-- RECORDS SUPPLIED --
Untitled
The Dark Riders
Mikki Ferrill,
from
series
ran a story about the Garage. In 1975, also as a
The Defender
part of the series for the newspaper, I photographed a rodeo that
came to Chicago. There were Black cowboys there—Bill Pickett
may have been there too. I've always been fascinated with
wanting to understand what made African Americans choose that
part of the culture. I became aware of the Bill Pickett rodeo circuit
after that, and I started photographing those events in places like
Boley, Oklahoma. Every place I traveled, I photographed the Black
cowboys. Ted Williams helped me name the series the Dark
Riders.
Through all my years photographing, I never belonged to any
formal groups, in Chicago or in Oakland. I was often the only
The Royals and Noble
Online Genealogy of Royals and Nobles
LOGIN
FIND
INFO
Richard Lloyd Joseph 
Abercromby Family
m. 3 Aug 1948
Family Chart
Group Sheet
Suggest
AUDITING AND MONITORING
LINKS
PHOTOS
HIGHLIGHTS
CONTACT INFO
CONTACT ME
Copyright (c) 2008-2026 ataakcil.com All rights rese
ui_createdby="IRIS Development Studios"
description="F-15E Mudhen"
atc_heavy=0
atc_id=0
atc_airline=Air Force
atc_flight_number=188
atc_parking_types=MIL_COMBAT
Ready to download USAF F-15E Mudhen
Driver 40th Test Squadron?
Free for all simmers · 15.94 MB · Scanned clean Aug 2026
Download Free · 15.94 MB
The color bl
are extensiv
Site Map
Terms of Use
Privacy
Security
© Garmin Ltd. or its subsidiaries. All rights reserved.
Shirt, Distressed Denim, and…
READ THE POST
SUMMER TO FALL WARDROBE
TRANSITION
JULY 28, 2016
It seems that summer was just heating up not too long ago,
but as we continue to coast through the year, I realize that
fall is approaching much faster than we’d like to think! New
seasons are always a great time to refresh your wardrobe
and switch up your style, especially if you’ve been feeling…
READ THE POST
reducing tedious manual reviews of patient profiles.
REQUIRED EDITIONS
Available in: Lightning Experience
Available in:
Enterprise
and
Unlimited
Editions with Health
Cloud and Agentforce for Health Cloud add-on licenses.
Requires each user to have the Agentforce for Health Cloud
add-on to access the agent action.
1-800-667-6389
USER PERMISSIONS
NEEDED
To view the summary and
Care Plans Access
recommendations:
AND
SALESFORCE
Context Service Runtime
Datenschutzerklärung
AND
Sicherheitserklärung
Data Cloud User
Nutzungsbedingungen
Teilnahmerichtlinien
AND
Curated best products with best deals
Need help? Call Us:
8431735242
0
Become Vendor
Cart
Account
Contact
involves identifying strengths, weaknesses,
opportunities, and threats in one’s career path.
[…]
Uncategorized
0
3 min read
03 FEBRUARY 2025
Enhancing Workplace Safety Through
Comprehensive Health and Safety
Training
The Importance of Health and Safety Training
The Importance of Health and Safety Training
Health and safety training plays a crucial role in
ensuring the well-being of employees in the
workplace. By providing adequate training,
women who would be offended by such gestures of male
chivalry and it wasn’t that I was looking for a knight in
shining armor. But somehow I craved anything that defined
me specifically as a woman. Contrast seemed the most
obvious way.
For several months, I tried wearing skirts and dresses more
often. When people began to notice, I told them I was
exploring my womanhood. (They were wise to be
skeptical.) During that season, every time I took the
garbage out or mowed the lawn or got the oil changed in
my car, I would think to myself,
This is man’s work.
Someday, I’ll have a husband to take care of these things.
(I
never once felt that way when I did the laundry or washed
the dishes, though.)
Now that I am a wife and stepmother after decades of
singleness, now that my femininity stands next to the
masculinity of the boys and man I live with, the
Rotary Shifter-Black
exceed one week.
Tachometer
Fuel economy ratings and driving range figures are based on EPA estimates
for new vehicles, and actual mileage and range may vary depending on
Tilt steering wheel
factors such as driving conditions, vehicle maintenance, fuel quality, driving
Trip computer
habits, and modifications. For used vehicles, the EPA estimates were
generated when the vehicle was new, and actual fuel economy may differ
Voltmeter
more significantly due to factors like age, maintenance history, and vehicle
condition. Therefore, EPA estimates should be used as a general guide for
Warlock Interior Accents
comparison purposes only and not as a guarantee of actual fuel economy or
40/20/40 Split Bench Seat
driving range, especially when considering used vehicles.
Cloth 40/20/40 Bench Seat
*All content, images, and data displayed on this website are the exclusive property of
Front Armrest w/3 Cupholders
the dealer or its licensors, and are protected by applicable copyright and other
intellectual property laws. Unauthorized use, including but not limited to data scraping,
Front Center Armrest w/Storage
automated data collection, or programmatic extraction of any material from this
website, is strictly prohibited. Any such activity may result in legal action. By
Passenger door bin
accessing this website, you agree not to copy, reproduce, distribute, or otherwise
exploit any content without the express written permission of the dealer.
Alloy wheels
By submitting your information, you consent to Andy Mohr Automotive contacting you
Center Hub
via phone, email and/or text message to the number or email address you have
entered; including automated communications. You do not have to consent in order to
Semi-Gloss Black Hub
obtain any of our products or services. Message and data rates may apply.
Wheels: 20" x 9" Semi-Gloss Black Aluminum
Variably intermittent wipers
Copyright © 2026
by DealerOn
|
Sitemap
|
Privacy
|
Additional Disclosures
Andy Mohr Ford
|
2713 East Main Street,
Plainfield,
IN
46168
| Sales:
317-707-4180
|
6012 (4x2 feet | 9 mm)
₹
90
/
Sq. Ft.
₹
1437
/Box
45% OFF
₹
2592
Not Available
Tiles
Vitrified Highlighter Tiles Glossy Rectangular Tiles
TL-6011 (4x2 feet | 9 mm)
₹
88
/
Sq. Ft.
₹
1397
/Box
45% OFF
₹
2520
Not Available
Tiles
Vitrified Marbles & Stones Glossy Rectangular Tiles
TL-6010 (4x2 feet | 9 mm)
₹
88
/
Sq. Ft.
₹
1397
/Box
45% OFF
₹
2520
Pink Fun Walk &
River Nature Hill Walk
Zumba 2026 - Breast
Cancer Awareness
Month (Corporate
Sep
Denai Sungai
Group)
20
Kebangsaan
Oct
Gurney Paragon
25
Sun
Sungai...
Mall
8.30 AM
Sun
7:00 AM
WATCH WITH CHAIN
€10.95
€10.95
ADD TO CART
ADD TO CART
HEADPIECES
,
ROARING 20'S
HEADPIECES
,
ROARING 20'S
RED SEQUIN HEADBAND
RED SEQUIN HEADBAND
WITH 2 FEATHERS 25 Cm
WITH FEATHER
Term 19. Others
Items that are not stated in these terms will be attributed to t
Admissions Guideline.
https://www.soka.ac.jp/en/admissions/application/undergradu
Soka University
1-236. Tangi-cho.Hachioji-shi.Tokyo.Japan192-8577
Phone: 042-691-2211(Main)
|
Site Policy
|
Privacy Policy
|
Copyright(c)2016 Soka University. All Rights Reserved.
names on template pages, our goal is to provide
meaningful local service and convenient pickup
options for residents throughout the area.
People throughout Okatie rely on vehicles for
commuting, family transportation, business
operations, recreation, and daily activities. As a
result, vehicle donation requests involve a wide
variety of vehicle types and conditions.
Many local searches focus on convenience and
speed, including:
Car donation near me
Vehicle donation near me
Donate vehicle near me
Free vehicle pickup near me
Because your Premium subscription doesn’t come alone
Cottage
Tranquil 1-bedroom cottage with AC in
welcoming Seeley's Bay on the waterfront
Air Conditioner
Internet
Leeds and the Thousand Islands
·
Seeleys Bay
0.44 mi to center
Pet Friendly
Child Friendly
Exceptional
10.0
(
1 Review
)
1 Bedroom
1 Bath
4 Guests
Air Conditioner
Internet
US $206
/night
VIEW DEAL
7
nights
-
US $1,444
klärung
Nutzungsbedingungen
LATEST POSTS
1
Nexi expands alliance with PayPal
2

-- EXERCISE DESCRIPTION --
Your answer should consist of every record, restated exactly.

-- WRITTEN SOLUTION --
Untitled
The Dark Riders
Mikki Ferrill,
from
series
ran a story about the Garage. In 1975, also as a
The Defender
part of the series for the newspaper, I photographed a rodeo that
came to Chicago. There were Black cowboys there—Bill Pickett
may have been there too. I've always been fascinated with
wanting to understand what made African Americans choose that
part of the culture. I became aware of the Bill Pickett rodeo circuit
after that, and I started photographing those events in places like
Boley, Oklahoma. Every place I traveled, I photographed the Black
cowboys. Ted Williams helped me name the series the Dark
Riders.
Through all my years photographing, I never belonged to any
formal groups, in Chicago or in Oakland. I was often the only
The Royals and Noble
Online Genealogy of Royals and Nobles
LOGIN
FIND
INFO
Richard Lloyd Joseph 
Abercromby Family
m. 3 Aug 1948
Family Chart
Group Sheet
Suggest
AUDITING AND MONITORING
LINKS
PHOTOS
HIGHLIGHTS
CONTACT INFO
CONTACT ME
Copyright (c) 2008-2026 ataakcil.com All rights rese
ui_createdby="IRIS Development Studios"
description="F-15E Mudhen"
atc_heavy=0
atc_id=0
atc_airline=Air Force
atc_flight_number=188
atc_parking_types=MIL_COMBAT
Ready to download USAF F-15E Mudhen
Driver 40th Test Squadron?
Free for all simmers · 15.94 MB · Scanned clean Aug 2026
Download Free · 15.94 MB
The color bl
are extensiv
Site Map
Terms of Use
Privacy
Security
© Garmin Ltd. or its subsidiaries. All rights reserved.
Shirt, Distressed Denim, and…
READ THE POST
SUMMER TO FALL WARDROBE
TRANSITION
JULY 28, 2016
It seems that summer was just heating up not too long ago,
but as we continue to coast through the year, I realize that
fall is approaching much faster than we’d like to think! New
seasons are always a great time to refresh your wardrobe
and switch up your style, especially if you’ve been feeling…
READ THE POST
reducing tedious manual reviews of patient profiles.
REQUIRED EDITIONS
Available in: Lightning Experience
Available in:
Enterprise
and
Unlimited
Editions with Health
Cloud and Agentforce for Health Cloud add-on licenses.
Requires each user to have the Agentforce for Health Cloud
add-on to access the agent action.
1-800-667-6389
USER PERMISSIONS
NEEDED
To view the summary and
Care Plans Access
recommendations:
AND
SALESFORCE
Context Service Runtime
Datenschutzerklärung
AND
Sicherheitserklärung
Data Cloud User
Nutzungsbedingungen
Teilnahmerichtlinien
AND
Curated best products with best deals
Need help? Call Us:
8431735242
0
Become Vendor
Cart
Account
Contact
involves identifying strengths, weaknesses,
opportunities, and threats in one’s career path.
[…]
Uncategorized
0
3 min read
03 FEBRUARY 2025
Enhancing Workplace Safety Through
Comprehensive Health and Safety
Training
The Importance of Health and Safety Training
The Importance of Health and Safety Training
Health and safety training plays a crucial role in
ensuring the well-being of employees in the
workplace. By providing adequate training,
women who would be offended by such gestures of male
chivalry and it wasn’t that I was looking for a knight in
shining armor. But somehow I craved anything that defined
me specifically as a woman. Contrast seemed the most
obvious way.
For several months, I tried wearing skirts and dresses more
often. When people began to notice, I told them I was
exploring my womanhood. (They were wise to be
skeptical.) During that season, every time I took the
garbage out or mowed the lawn or got the oil changed in
my car, I would think to myself,
This is man’s work.
Someday, I’ll have a husband to take care of these things.
(I
never once felt that way when I did the laundry or washed
the dishes, though.)
Now that I am a wife and stepmother after decades of
singleness, now that my femininity stands next to the
masculinity of the boys and man I live with, the
Rotary Shifter-Black
exceed one week.
Tachometer
Fuel economy ratings and driving range figures are based on EPA estimates
for new vehicles, and actual mileage and range may vary depending on
Tilt steering wheel
factors such as driving conditions, vehicle maintenance, fuel quality, driving
Trip computer
habits, and modifications. For used vehicles, the EPA estimates were
generated when the vehicle was new, and actual fuel economy may differ
Voltmeter
more significantly due to factors like age, maintenance history, and vehicle
condition. Therefore, EPA estimates should be used as a general guide for
Warlock Interior Accents
comparison purposes only and not as a guarantee of actual fuel economy or
40/20/40 Split Bench Seat
driving range, especially when considering used vehicles.
Cloth 40/20/40 Bench Seat
*All content, images, and data displayed on this website are the exclusive property of
Front Armrest w/3 Cupholders
the dealer or its licensors, and are protected by applicable copyright and other
intellectual property laws. Unauthorized use, including but not limited to data scraping,
Front Center Armrest w/Storage
automated data collection, or programmatic extraction of any material from this
website, is strictly prohibited. Any such activity may result in legal action. By
Passenger door bin
accessing this website, you agree not to copy, reproduce, distribute, or otherwise
exploit any content without the express written permission of the dealer.
Alloy wheels
By submitting your information, you consent to Andy Mohr Automotive contacting you
Center Hub
via phone, email and/or text message to the number or email address you have
entered; including automated communications. You do not have to consent in order to
Semi-Gloss Black Hub
obtain any of our products or services. Message and data rates may apply.
Wheels: 20" x 9" Semi-Gloss Black Aluminum
Variably intermittent wipers
Copyright © 2026
by DealerOn
|
Sitemap
|
Privacy
|
Additional Disclosures
Andy Mohr Ford
|
2713 East Main Street,
Plainfield,
IN
46168
| Sales:
317-707-4180
|
6012 (4x2 feet | 9 mm)
₹
90
/
Sq. Ft.
₹
1437
/Box
45% OFF
₹
2592
Not Available
Tiles
Vitrified Highlighter Tiles Glossy Rectangular Tiles
TL-6011 (4x2 feet | 9 mm)
₹
88
/
Sq. Ft.
₹
1397
/Box
45% OFF
₹
2520
Not Available
Tiles
Vitrified Marbles & Stones Glossy Rectangular Tiles
TL-6010 (4x2 feet | 9 mm)
₹
88
/
Sq. Ft.
₹
1397
/Box
45% OFF
₹
2520
Pink Fun Walk &
River Nature Hill Walk
Zumba 2026 - Breast
Cancer Awareness
Month (Corporate
Sep
Denai Sungai
Group)
20
Kebangsaan
Oct
Gurney Paragon
25
Sun
Sungai...
Mall
8.30 AM
Sun
7:00 AM
WATCH WITH CHAIN
€10.95
€10.95
ADD TO CART
ADD TO CART
HEADPIECES
,
ROARING 20'S
HEADPIECES
,
ROARING 20'S
RED SEQUIN HEADBAND
RED SEQUIN HEADBAND
WITH 2 FEATHERS 25 Cm
WITH FEATHER
Term 19. Others
Items that are not stated in these terms will be attributed to t
Admissions Guideline.
https://www.soka.ac.jp/en/admissions/application/undergradu
Soka University
1-236. Tangi-cho.Hachioji-shi.Tokyo.Japan192-8577
Phone: 042-691-2211(Main)
|
Site Policy
|
Privacy Policy
|
Copyright(c)2016 Soka University. All Rights Reserved.
names on template pages, our goal is to provide
meaningful local service and convenient pickup
options for residents throughout the area.
People throughout Okatie rely on vehicles for
commuting, family transportation, business
operations, recreation, and daily activities. As a
result, vehicle donation requests involve a wide
variety of vehicle types and conditions.
Many local searches focus on convenience and
speed, including:
Car donation near me
Vehicle donation near me
Donate vehicle near me
Free vehicle pickup near me
Because your Premium subscription doesn’t come alone
Cottage
Tranquil 1-bedroom cottage with AC in
welcoming Seeley's Bay on the waterfront
Air Conditioner
Internet
Leeds and the Thousand Islands
·
Seeleys Bay
0.44 mi to center
Pet Friendly
Child Friendly
Exceptional
10.0
(
1 Review
)
1 Bedroom
1 Bath
4 Guests
Air Conditioner
Internet
US $206
/night
VIEW DEAL
7
nights
-
US $1,444
klärung
Nutzungsbedingungen
LATEST POSTS
1
Nexi expands alliance with PayPal
2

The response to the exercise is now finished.